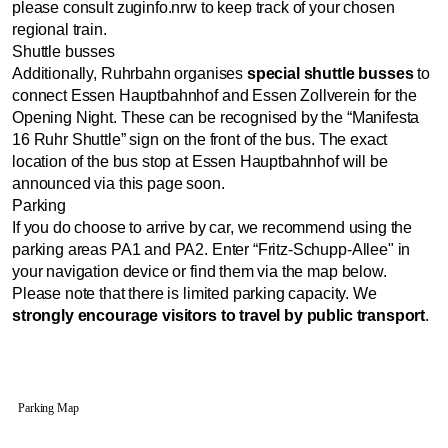
please consult zuginfo.nrw to keep track of your chosen
regional train.
Shuttle busses
Additionally, Ruhrbahn organises
special shuttle busses
to
connect Essen Hauptbahnhof and Essen Zollverein for the
Opening Night. These can be recognised by the “Manifesta
16 Ruhr Shuttle” sign on the front of the bus. The exact
location of the bus stop at Essen Hauptbahnhof will be
announced via this page soon.
Parking
If you do choose to arrive by car, we recommend using the
parking areas PA1 and PA2. Enter “Fritz-Schupp-Allee" in
your navigation device or find them via the map below.
Please note that there is limited parking capacity. We
strongly encourage visitors to travel by public transport
.
Parking Map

---*---

▸ Task statement: From the first line to the last, repeat the listing exactly and skip its images.

▸ Written solution:
please consult zuginfo.nrw to keep track of your chosen
regional train.
Shuttle busses
Additionally, Ruhrbahn organises
special shuttle busses
to
connect Essen Hauptbahnhof and Essen Zollverein for the
Opening Night. These can be recognised by the “Manifesta
16 Ruhr Shuttle” sign on the front of the bus. The exact
location of the bus stop at Essen Hauptbahnhof will be
announced via this page soon.
Parking
If you do choose to arrive by car, we recommend using the
parking areas PA1 and PA2. Enter “Fritz-Schupp-Allee" in
your navigation device or find them via the map below.
Please note that there is limited parking capacity. We
strongly encourage visitors to travel by public transport
.
Parking Map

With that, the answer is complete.